Change of basis

The change of basis or the basis transformation is a term from the mathematical subfield of linear algebra. It refers to the transition between two different bases of a finite dimensional vector space over a field. This change in general, the coordinates of the vectors and the imaging matrices of linear maps. A change of basis is thus a special case of a coordinate transformation.

The change of basis can be described by a matrix which change of basis matrix transformation matrix or transition matrix is called. This can also be the coordinates with respect to the new base to calculate. If you compare the base vectors of the old base as linear combinations of vectors of the new basis is, the coefficients of these linear combinations form the entries of the change of basis matrix.

Change of basis matrix

It was a -dimensional vector space over the field (for example, the field of real numbers ). In two ordered bases are given, and. The change of basis matrix for the change of basis from to is a matrix. It is the projection matrix of the identity mapping on with respect to the bases in the prototype and in the picture:

They are obtained by representing the vectors of the old base as linear combinations of the vectors of the new base:

The coefficients are the th column of the change of basis matrix

This matrix is square and invertible and thus an element of the general linear group. Its inverse describes according to the change of basis from back.

Special cases

An important special case is the case, that the vector space is consistent with the coordinate space of the same. In this case, the basis vectors are column vectors

To the matrices

Can be summarized, which are referred to here for simplicity with the same letter as the corresponding bases. The condition

Then translated to be

That is,

The transformation matrix can be achieved by thus

Calculate the inverse matrix of the matrix.

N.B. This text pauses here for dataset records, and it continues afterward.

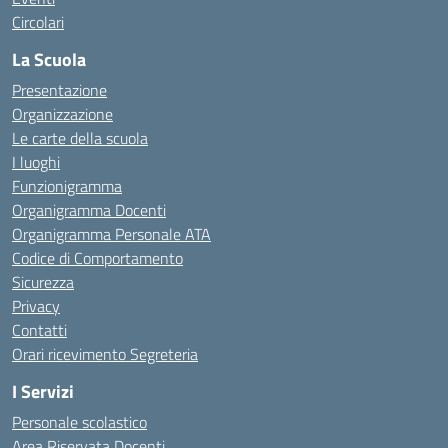
Circolari
La Scuola
Presentazione
Organizzazione
Le carte della scuola
I luoghi
Funzionigramma
Organigramma Docenti
Organigramma Personale ATA
Codice di Comportamento
Sicurezza
Privacy
Contatti
Orari ricevimento Segreteria
I Servizi
Personale scolastico
Area Riservata Docenti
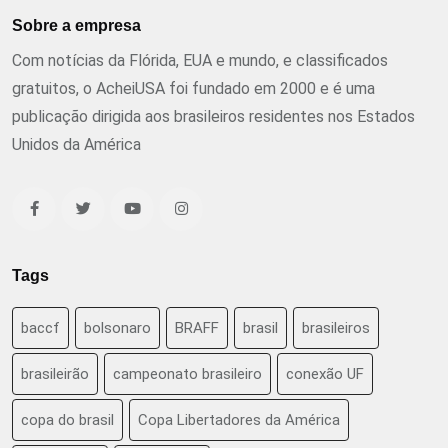
Sobre a empresa
Com notícias da Flórida, EUA e mundo, e classificados
gratuitos, o AcheiUSA foi fundado em 2000 e é uma
publicação dirigida aos brasileiros residentes nos Estados
Unidos da América
Tags
baccf
bolsonaro
BRAFF
brasil
brasileiros
brasileirão
campeonato brasileiro
conexão UF
copa do brasil
Copa Libertadores da América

In particular: Is the standard basis, the following applies. Is the standard basis, the following applies. Here, as in the foregoing, the base will be identified with the matrix, which is obtained by writing the base vectors and column vectors, and combining these to form a matrix.

Coordinate transformation

A vector I h respect to the base coordinates, d

And with respect to the coordinates of the new base so

If, as above, the vectors of the old base as a linear combination of the new base is, we obtain

Here, the above-defined entries in the change of basis matrix. By comparing coefficients obtained

Or in matrix notation:

Or in short:

Base change in imaging matrices

The matrix representation of a linear map depends on the choice of bases in the original image and the target area. If you choose other bases, we obtain other imaging matrices.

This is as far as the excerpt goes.